With reference to FIG. 1, a putter head 1 has a generally trapezoidal shape but with concave inner and outer edges, and a convex base (at the rear). Head 1 is substantially symmetrical in shape and is shown for a right-handed player. A front face 5 is used to strike a ball. A face width D may be less than a head width B. A rear weight 23 extends across the back and may be in one or more sections. In accordance with USGA rules, head width B is greater than a head length A. Width B is minimally greater than length A to minimize size.

The weight of head 1 varies with the player preference and the type of putter, and may be about 325 g. for conventional free held putters. There may be higher weight values, especially for stomach supported and pendulum-style putters. Head 1 includes a body 44 with the possibility of adding a separate face structure such as a layer 21, and/or a selectable weight 40 or 41. Body 44 may be cast and/or machined. Body 44 is preferably one-piece and may be made from a number of materials including lightweight alloys of titanium or aluminum or of other materials including zinc alloy, stainless steel or a hard polymer. The material selection depends on the size and weight of head 1, and potentially the friction and energy transfer characteristics of face 5. Face 5 may have a surface treatment to change its frictional or energy transfer characteristics. Various other constructions of head 1 are possible including structures with an intermittent surface on top or the bottom, or where body 44 is more than one piece construction.

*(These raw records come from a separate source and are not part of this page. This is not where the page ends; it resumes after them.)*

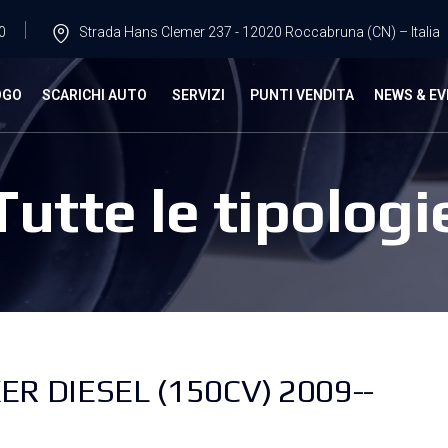
0
Strada Hans Clemer 237 - 12020 Roccabruna (CN) – Italia
OGO
SCARICHI AUTO
SERVIZI
PUNTI VENDITA
NEWS & EV
Tutte le tipologi
R DIESEL (150CV) 2009--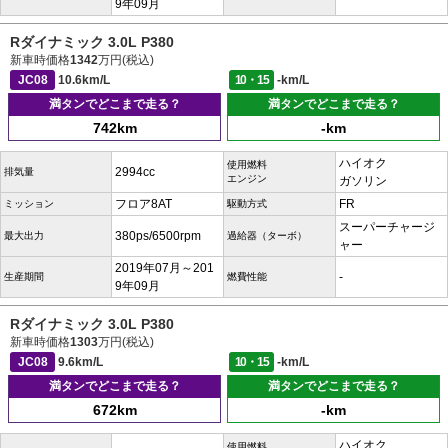
9年09月
Rダイナミック 3.0L P380
新車時価格
1342
万円(税込)
JC08
10.6km/L
10・15
-km/L
満タンでどこまで走る？
満タンでどこまで走る？
742km
-km
ハイオク
使用燃料
2994cc
排気量
エンジン
ガソリン
フロア8AT
FR
ミッション
駆動方式
スーパーチャージ
380ps/6500rpm
最大出力
過給器（ターボ）
ャー
2019年07月～201
-
生産期間
燃費性能
9年09月
Rダイナミック 3.0L P380
新車時価格
1303
万円(税込)
JC08
9.6km/L
10・15
-km/L
満タンでどこまで走る？
満タンでどこまで走る？
672km
-km
ハイオク
使用燃料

Weight 23 is sized to locate a center of gravity 8 at a longitudinal location X behind face 5. As location X is also used to establish the pivot point of the stroke, center of gravity 8 is located far enough behind strike face 5 to allow a player's eyes to be behind the ball when taking a stance. For this configuration of head 1, location X is about 68% of head length A. Center of gravity 8 may be offset transversely by adjusting weights 40 and 41.

A hosel 9 is located near to, but offset from, the transverse center of head 1, enough to keep an aiming mark 7 continuous, and contains a bore for a shaft 2. Hosel 9 may be located longitudinally wherever it is convenient, provided dimensional conditions relating to center of gravity 8 are met. Hosel 9 would be on the opposite side of aiming mark 7 for a left-handed player. Face 5 has a loft angle P that is shown positive but which may be zero or negative. Loft angle P would not exceed 10° in conformance with USGA rules. The selection of loft angle P is influenced by the friction and energy transfer characteristics of face 5, and by the stroking arc of face 5.

Aiming mark 7 is located near the transverse center of head 1, substantially in the intended direction of stroking, and may be perpendicular to or at an oblique angle to face 5. Aiming mark 7 is recessed in or flush to a top surface 30 of head 1. In use, aiming mark 7 would normally be aligned with an imaginary aimline 32 of the putt. Aimline 32 is the intended direction of the ball immediately after being struck by the putter. Aiming mark 7 is generally rectangular in shape, and is of sufficient proportions to facilitate a clear image. Aiming mark 7 is not too large to prevent easy focusing and establishment of direction, and is a simple pattern to provide clear information. Except for potential small construction related gaps at the ends, aiming mark 7 establishes head length A, and is preferably between 3.0 in. and 6.0 in. long. A width Z of aiming mark 7 is at least 0.12 in. Aiming mark 7 has a length to width ratio A/Z at least 18:1, and a minimum area A×Z of 0.50 in2. Aiming mark 7 is a bright color that reflects a high percentage of incident light. This would include colors such as safety yellow, iridescent yellow, or white, and preferably with a glossy finish. The balance of the visible top surface 30 of head 1 is a dark, dull color that absorbs a high percentage of incident light. This would include colors such as black, dark gray, or dark green and preferably with a flat or satin finish. Aiming mark 7 has generally parallel sides but may be tapered. Aiming mark 7 is preferably continuous. A regular pattern of small dots or stripes, with minimal open space, would be considered continuous.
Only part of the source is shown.